- Aim of the exercise
Transcribe all of the records, leaving out any pictures.
■ ■ ■ ■
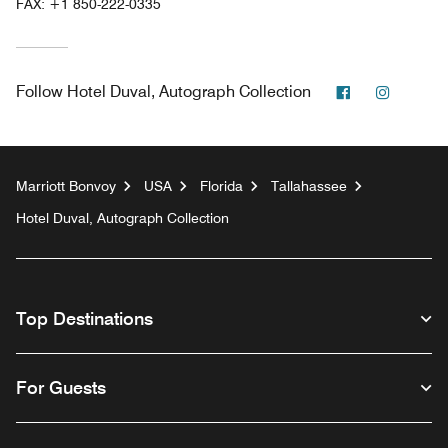
FAX:
+1 850-222-0335
Facebook
Instagr
Follow
Hotel Duval, Autograph Collection
Marriott Bonvoy
USA
Florida
Tallahassee
Hotel Duval, Autograph Collection
Top Destinations
For Guests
■ ■ ■ ■
- Output for this exercise
FAX:
+1 850-222-0335
Facebook
Instagr
Follow
Hotel Duval, Autograph Collection
Marriott Bonvoy
USA
Florida
Tallahassee
Hotel Duval, Autograph Collection
Top Destinations
For Guests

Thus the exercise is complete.